Gel retardation experiments testing the ability of those mutants to bind DNA and to coactivators showed that these three DBD mutants had a different behavior. While the C24G mutant was still able to bind to a consensus VDRE, K45E, and the double mutant were not (Fig. 5C), although all of them showed a strong ligand-dependent HIV-1 LTR transactivation. On the other hand, in vitro GST pull-down assays confirmed such differences among the different DBD-mutants. C24G was similar to wild-type VDR, and was still able to recruit the coactivator SRC-1 (Fig. 5D), confirming the results obtained in the gel retardation assays (Fig. 5C). The K45E mutant that did not bind DNA (Fig. 5C) was still able to recruit SRC-1, although to a lesser extent than wild-type VDR or the C24G mutant (Fig. 5D). Unexpectedly, the double mutant (C24G/K45E) not only did not bind the VDRE, but also was unable to recruit the coactivator (Fig. 5D). In addition to that, neither the DBD mutants nor the AF-2-mutants were able to synergize with either SRC-1 or CBP coactivators (data not shown). These data suggest that although an intact DBD is not essential for VDR-mediated transactivation of the HIV-1 LTR, this domain may have a role on coactivators recruitment to the LTR. Tethering of a DBD defective VDR to the promoter may happen through interaction with other DNA-binding transcription factors.
In order to confirm that these untypical results regarding transactivation of the HIV-1 LTR by the different VDR mutants used in this analysis are actually HIV-1 LTR promoter specific effects, we compared the ability of wild-type VDR and its different mutants to transactivate a classical VDRE promoter construct (4× VDRE-luc). Figure 5E shows that, as expected, the AF-2-related mutants (ΔAF-2, K246A, and E420Q) were not able to activate such promoter construct. In addition, wild-type VDR and the C24G mutant, whose behavior seemed to be similar to wild-type VDR in different aspects (Fig. 5C and D), but not the DBD mutants K45E and C24G/K45E were able to transactivate this reporter construct (Fig. 5F). These results are in accordance with a requirement for canonical conditions to activate through a VDRE element, and support the idea that the VDR DBD and AF-2 domains are essential to transactivate in such scenario, but not for VDR-dependent stimulation of the HIV-1 LTR.

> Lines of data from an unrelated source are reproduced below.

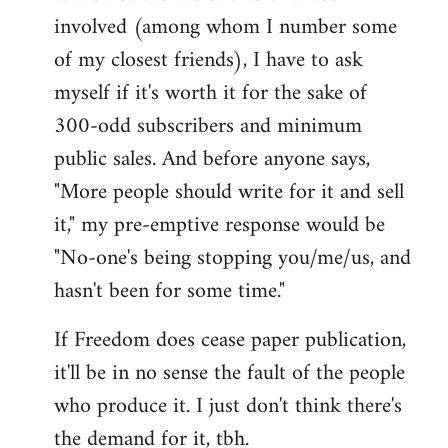
involved (among whom I number some
of my closest friends), I have to ask
myself if it's worth it for the sake of
300-odd subscribers and minimum
public sales. And before anyone says,
"More people should write for it and sell
it," my pre-emptive response would be
"No-one's being stopping you/me/us, and
hasn't been for some time."
If Freedom does cease paper publication,
it'll be in no sense the fault of the people
who produce it. I just don't think there's
the demand for it, tbh.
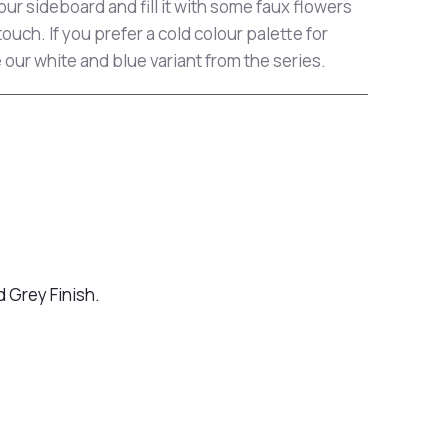
ur sideboard and fill it with some faux flowers
touch. If you prefer a cold colour palette for
 our white and blue variant from the series.
 Grey Finish.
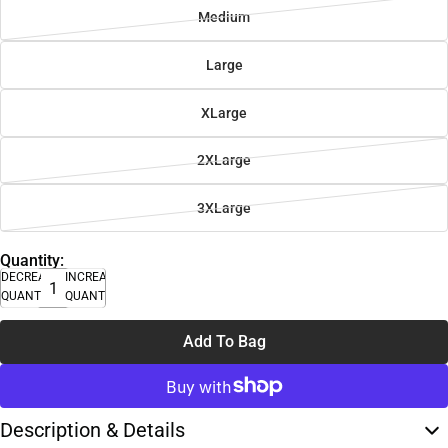
Medium
Large
XLarge
2XLarge
3XLarge
Quantity:
DECREASE
INCREASE
QUANTITY
QUANTITY
Add To Bag
Description & Details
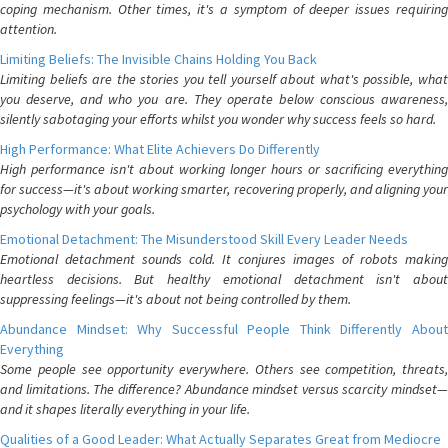
coping mechanism. Other times, it's a symptom of deeper issues requiring
attention.
Limiting Beliefs: The Invisible Chains Holding You Back
Limiting beliefs are the stories you tell yourself about what's possible, what
you deserve, and who you are. They operate below conscious awareness,
silently sabotaging your efforts whilst you wonder why success feels so hard.
High Performance: What Elite Achievers Do Differently
High performance isn't about working longer hours or sacrificing everything
for success—it's about working smarter, recovering properly, and aligning your
psychology with your goals.
Emotional Detachment: The Misunderstood Skill Every Leader Needs
Emotional detachment sounds cold. It conjures images of robots making
heartless decisions. But healthy emotional detachment isn't about
suppressing feelings—it's about not being controlled by them.
Abundance Mindset: Why Successful People Think Differently About
Everything
Some people see opportunity everywhere. Others see competition, threats,
and limitations. The difference? Abundance mindset versus scarcity mindset—
and it shapes literally everything in your life.
Qualities of a Good Leader: What Actually Separates Great from Mediocre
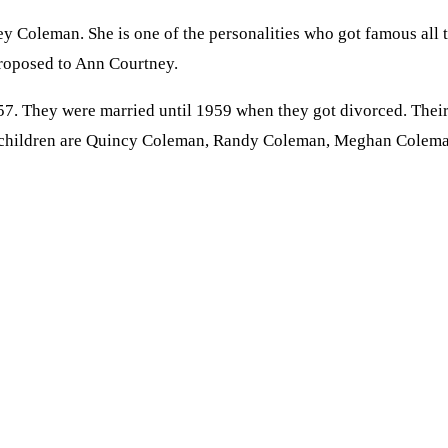
ey Coleman. She is one of the personalities who got famous all
proposed to Ann Courtney.
 They were married until 1959 when they got divorced. Their m
ir children are Quincy Coleman, Randy Coleman, Meghan Colema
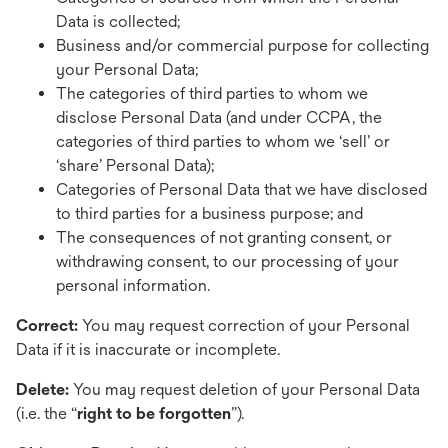
Data is collected;
Business and/or commercial purpose for collecting
your Personal Data;
The categories of third parties to whom we
disclose Personal Data (and under CCPA, the
categories of third parties to whom we ‘sell’ or
‘share’ Personal Data);
Categories of Personal Data that we have disclosed
to third parties for a business purpose; and
The consequences of not granting consent, or
withdrawing consent, to our processing of your
personal information.
Correct:
You may request correction of your Personal
Data if it is inaccurate or incomplete.
Delete:
You may
request deletion of your Personal Data
(i.e. the “
right to be forgotten
”).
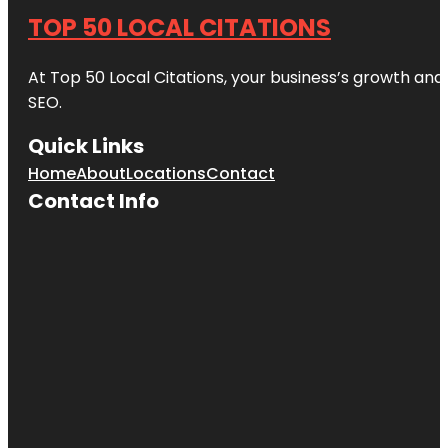
TOP 50 LOCAL CITATIONS
At Top 50 Local Citations, your business’s growth and 
SEO.
Quick Links
Home
About
Locations
Contact
Contact Info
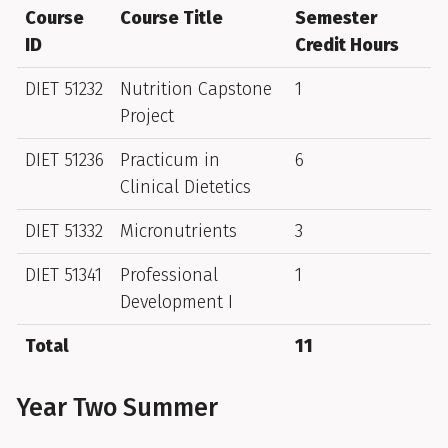
Course
Course Title
Semester
ID
Credit Hours
DIET 51232
Nutrition Capstone
1
Project
DIET 51236
Practicum in
6
Clinical Dietetics
DIET 51332
Micronutrients
3
DIET 51341
Professional
1
Development I
Total
11
Year Two Summer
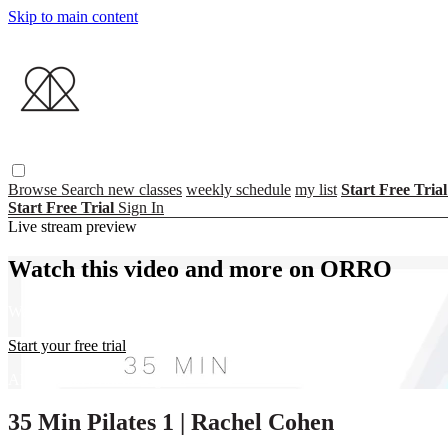
Skip to main content
Browse
Search
new classes
weekly schedule
my list
Start Free Tria
Start Free Trial
Sign In
Live stream preview
Watch this video and more on ORRO
Watch this video and more on ORRO
Start your free trial
Already subscribed?
Sign in
35 Min Pilates 1 | Rachel Cohen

That the K45E receptor mutant that does not stimulate a consensus VDRE is able to activate not only the complete LTR, but also the different truncated and mutated HIV-1 LTR reporters is shown in Fig. 6A. This mutant was as potent as the wild-type VDR to transactivate HIV-1 constructs extending to −104 and −76 bp, as well as the HRE, NF-κB and TAR mutants in the context of −453HIV-luc. In addition, the influence of the DBD and the AF-2 VDR mutants on vitD3-dependent activation of the −104 HIV-luc construct was also examined. As illustrated in Fig. 6B, the different mutants were able to increase reporter activity in a ligand-dependent manner, showing that the VDR AF-2 and DBD domains are also dispensable for transactivation of this shorter LTR construct. Furthermore, the activity of the minimal reporter construct extending only to −28 bp was also stimulated by these mutants in a ligand-dependent manner (Fig. 6B), demonstrating again that proximal promoter sequences are sufficient to mediate induction of LTR transcription by vitD3.
To analyze whether mutations in the VDR DBD could abolish binding to a consensus VDRE without affecting binding to the HIV-1 promoter, additional gel retardation assays were performed with an oligonucleotide spanning the −28 to +30 bp LTR fragment. As shown in Fig. 7, wild-type VDR bound this sequence as a heterodimer with RXR both in the absence and presence of vitD3, whereas no monomeric or homodimeric VDR binding to this LTR region was observed. In contrast, neither VDR K45E nor C24G/K45E were able to bind to this element.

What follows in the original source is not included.